Dikatakan, sanggar senam di Kelurahan Citeureup setidaknya dapat terus dimotivasi agar mampu memberikan kontribusi positif terhadap warga masyarakatnya terutama olah raga senam yang didominasi oleh kalangan wanita, tambahnya.
Diwaktu yang sama, Ketua Rw.07, Dadan Komara menyebut olah raga Senam akhir – akhir ini berkembang dengan pesat, “Hampir di setiap kelurahan, kecamatan yang ada di Kota Cimahi sudah banyak berdiri komunitas olah raga senam, seperti Senam Aerobick, Senam Zumba, Senam Jantung Sehat, Senam Kreasi dan Senam Lansia,” tutur Dadan.
Dia berharap dengan diadakannya lomba seperti ini dapat mempertahankan eksistensi sekaligus mengembangkan Sangar Senam dan Komunitas Senam itu sendiri.
“Saya sangat mendukung kegiatan seperti ini, karena tarian atau senam kreasi ini kreatif dan konstruktif serta menumbuhkan intensitas emosional. Senam Kreasi ini dapat dijadikan aktivitas rekreasi, terapi, juga dapat menjadi alat ekspresi dan laku estetis, inilah nilainya bagi anak,” ujar Dadan Komara.

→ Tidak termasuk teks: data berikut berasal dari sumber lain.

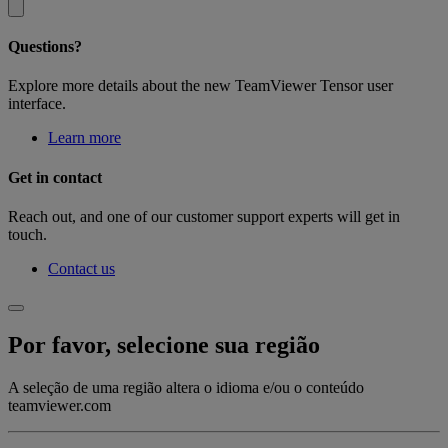
Questions?
Explore more details about the new TeamViewer Tensor user
interface.
Learn more
Get in contact
Reach out, and one of our customer support experts will get in
touch.
Contact us
Por favor, selecione sua região
A seleção de uma região altera o idioma e/ou o conteúdo
teamviewer.com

Sementara Nofirmansyah Nazwar salah satu instruktur senam ternama di Kota Cimahi menjelaskan, Tari Maumere atau Gemu Fa Mire merupakan tarian kreasi baru sejenis Poco-poco yang bisa dibawakan sebagai tarian atau juga olah tubuh (senam).
Disebutkan, ciri Tarian Gemu Fa Mire adalah hentakan kaki dengan ritme yang sesuai irama lagu. “Tari Maumere pun menjadi populer di tingkat nasional. Gerakan tarinya lalu berubah menjadi gerakan senam irama dengan berbagai variasi dan lebih dikenal sebagai senam Maumere,” ungkapnya.